In this large-scale, impressive look at David’s Webb life and work, Ruth Peltason opens a window into the artist’s world.
A native of North Carolina, David Webb apprenticed as a jewelry manufacturer during his teenage years before moving to New York City. There he made his name and fortune creating unforgettable jewelry and objets d’art for the elite from the 1950s through the early ’70s. The women of style and glamour who wore his jewelry included the Duchess of Windsor, Elizabeth Taylor, Barbra Streisand, Jackie Kennedy, and Estée Lauder. Webb’s design style is unmistakable yet varied. His pieces are almost exclusively bold and substantial, with designs that range from geometric to naturalistic forms. Many feature bright, bold color in the form of gemstones and enamel, while many others are monochromatic. All share a fine attention to detail and amazing workmanship, serving to highlight the designer’s creative vision.

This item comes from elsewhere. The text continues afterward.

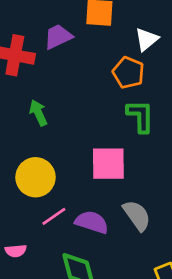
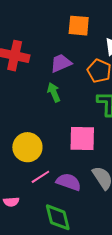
purple trapezoid: (58, 37) -> (61, 63), moved
green arrow: (38, 113) -> (54, 92), moved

As famous as his jewelry became, the designer himself was rarely seen, seldom heard from, and almost never photographed. Webb allowed his jewelry to speak for itself, as his company continues to do almost 40 years after his death. Therefore, I found the writing notable for what is revealed about David Webb himself. As he often purposefully placed himself in the background, one seldom gets to read about his personal life. And with chapters such as “Crazy for Color,” “Elegance Supreme,” “Solid-Gold Fun,” and “Animals as Decoration & Heavenly Delight,” Ms. Peltason manages to capture every mood that Webb’s jewelry might convey. The large, high-definition images prove that no detail is too small to escape the fine attention of Webb’s present-day jewelers, who are all accomplished craftspeople in their own right.
David Webb – The Quintessential American Jeweler is highly recommended for followers of fine jewelry and design history in general.